EDC is working with the Port Authority to reactivate the Staten Island Railroad in 2005. This project will facilitate growth of the Howland Hook Marine Terminal, allow for the export of Staten Island waste by rail, and remove trucks from the borough’s busy roadways.

EDC is developing the Bricktown Center at Charleston, a $65 million project that will bring 412,000 square feet of retail space to southern Staten Island. *As part of this project, 22 acres will be developed for active and semi-active facilities and will be known as Charleston Park. EDC will dedicate additional space for the development of a school, a senior housing center and a nursery. The project will create 500 construction jobs and 1,100 permanent jobs.

EDC is starting the design process for an additional waterfront esplanade that will stretch from the Lighthouse museum in St. George to Stapleton.
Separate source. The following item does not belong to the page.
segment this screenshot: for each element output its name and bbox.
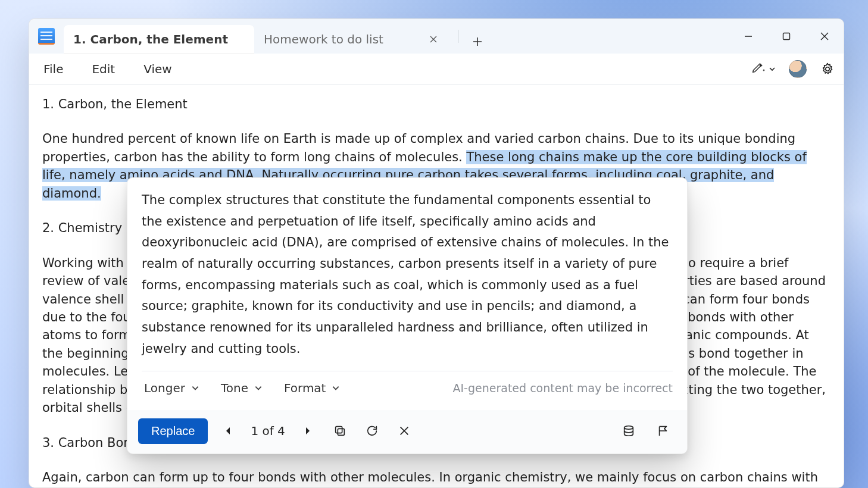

The $2.5 million project will connect to the esplanade we have already built at the minor league baseball stadium and ferry terminal.

June 25th, 2003, 03:27 PM
I saw a master plan for the St George coast once. There were a few midrise residential buildings.

June 25th, 2003, 07:55 PM

Among the renovation project's primary goals was to enhance the commuter experience while realizing the station's potential as the gateway to Staten Island. Built to accommodate bus, car, and rail connections to the terminal and process commuters to ferries, the existing terminal design gave little attention to the site's aesthetic potential or impact on the adjacent waterfront development.

The new design incorporates more light and air, harbor and Manhattan views, usable exterior spaces, seamless commuter connections, connections to neighboring sites, and new destination retail.

Sustainable design strategies include a living roof, photovoltaics, water recycling, and recycled building materials. The team is aiming for the station to be the country's first LEED-certified intermodal transportation center. The LEED™ 2.0 (Leadership in Energy and Environmental Design) green building rating system focuses on five areas in the design and construction of environmentally friendly structures: site selection and erosion control; water efficiency; energy and atmosphere; materials and resources; and indoor environmental quality.





June 26th, 2003, 10:51 AM
Staten Island is also looking at proposals for a light rail along the north shore starting at this station. It would use abandoned tracks and be suitable for a possible future connection to the Hudson-Bergen light rail.

June 26th, 2003, 01:30 PM
I hope they revive the Stapleton movie studio proposal. *I think the plan for the site is due by July. *Hopefully, it'll be a good one for SI and NYC.

June 26th, 2003, 03:58 PM
Quote: from NYatKNIGHT on 10:51 am on June 26, 2003
Staten Island is also looking at proposals for a light rail along the north shore starting at this station. It would use abandoned tracks and be suitable for a possible future connection to the Hudson-Bergen light rail.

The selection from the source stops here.